Surfactants mean that two liquids that are actually immiscible with one another, such as oil and water, can be finely mixed. Surfactants are also understood to mean washing-active substances ( detergents ) that are contained in laundry detergents , dishwashing detergents and shampoos . The surfactant content in detergent formulations is usually 1–40%. Modern surfactants were developed in the first half of the 20th century and have largely replaced the traditionally used surfactant soap (fatty acid salts).

When used in food technology , surfactants are known as emulsifiers .

Surfactants are also used as wetting , foaming and dispersing agents.


Aggregate of anionic surfactants in water ( spherical micelle )
Surfactant oil droplets in water
Surfactants on the water surface
Suspension: surfactants and solids
Foam bubbles: a " soap bubble "

The function of surfactants can be explained by their molecular structure. Surfactants generally consist of a hydrophobic (“water-repellent”) hydrocarbon residue and a hydrophilic (“water-loving”) part of the molecule; they are said to be amphiphilic (“loving both”). In the following figures, the “water-loving” parts of the molecule are marked with the color red.

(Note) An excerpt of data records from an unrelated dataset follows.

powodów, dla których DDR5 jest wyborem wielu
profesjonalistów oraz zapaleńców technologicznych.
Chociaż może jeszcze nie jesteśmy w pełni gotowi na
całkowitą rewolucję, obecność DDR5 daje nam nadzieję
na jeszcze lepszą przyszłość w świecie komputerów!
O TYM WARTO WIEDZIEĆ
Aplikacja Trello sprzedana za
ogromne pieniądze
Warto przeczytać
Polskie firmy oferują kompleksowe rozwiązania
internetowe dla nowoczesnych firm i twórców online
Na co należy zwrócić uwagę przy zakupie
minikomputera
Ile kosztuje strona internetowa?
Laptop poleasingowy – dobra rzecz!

If you put surfactants in water, they first arrange themselves on the water surface. Above a critical concentration surfactants form within the water usually small, spherical aggregates , the micelles are called. The surfactant molecules align themselves in such a way that the hydrophobic ends collect inside the micelles and the hydrophilic ends are oriented in the direction of the water. With a high concentration of surfactants, rod-shaped micelles ( worm-like ) can also form. At an even higher concentration, lamellar surfactant bilayers or liposomes are formed which encapsulate water. The aggregation comes about because it is energetically more favorable. Solutions made from worm-like micelles in particular show a very complex flow behavior, which is still the subject of current research.

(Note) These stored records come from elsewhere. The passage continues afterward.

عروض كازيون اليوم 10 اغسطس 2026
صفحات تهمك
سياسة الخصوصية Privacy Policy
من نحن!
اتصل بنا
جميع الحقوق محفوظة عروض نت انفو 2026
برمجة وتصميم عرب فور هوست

The surfactants form a thin layer on the surface of the water and thus lower the surface tension of the water. The surfactant molecules are also arranged here. The hydrophilic ends point in the direction of the water, the hydrophobic ends protrude in the direction of the air.

  • The influence of surfactants on the surface tension can be easily demonstrated: A light object (for example a pin) is placed on a water surface (surfactant-free water). Normally this will not go under, but rather is carried by the water due to the high surface tension. If you then add small amounts of a surfactant (e.g. detergent), the surface tension is reduced. This can no longer counteract the weight that acts on the surface of the water due to the higher density of the object applied: the object sinks.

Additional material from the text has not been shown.